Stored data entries
####################

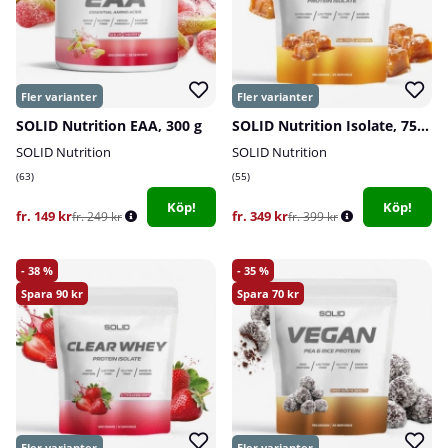
SOLID Nutrition EAA, 300 g
SOLID Nutrition Isolate, 750 g
SOLID Nutrition
SOLID Nutrition
63
55
Köp!
Köp!
fr. 149 kr
fr. 349 kr
fr. 249 kr
fr. 399 kr
38
35
90
70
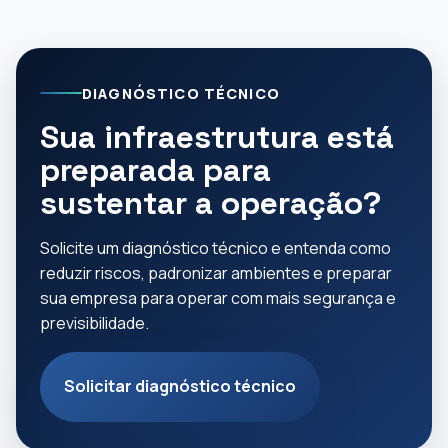
DIAGNÓSTICO TÉCNICO
Sua infraestrutura está
preparada para
sustentar a operação?
Solicite um diagnóstico técnico e entenda como
reduzir riscos, padronizar ambientes e preparar
sua empresa para operar com mais segurança e
previsibilidade.
Solicitar diagnóstico técnico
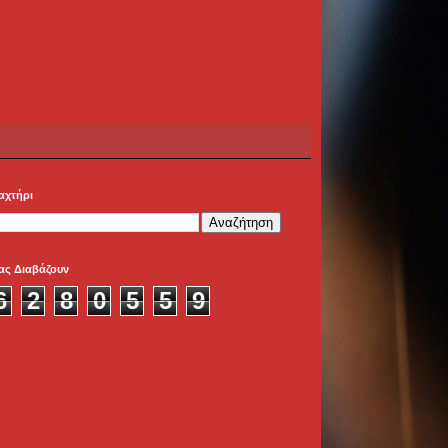
αχτήρι
ας Διαβάζουν
6
2
8
0
5
5
9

####################

→ **What to work on**
No pictures go in the copy. Retype exactly the lines from the one with "preparada para" through the last line of the entries above, both included, and nothing more.

→ **Worked solution**
preparada para
sustentar a operação?
Solicite um diagnóstico técnico e entenda como
reduzir riscos, padronizar ambientes e preparar
sua empresa para operar com mais segurança e
previsibilidade.
Solicitar diagnóstico técnico
αχτήρι
ας Διαβάζουν
6
2
8
0
5
5
9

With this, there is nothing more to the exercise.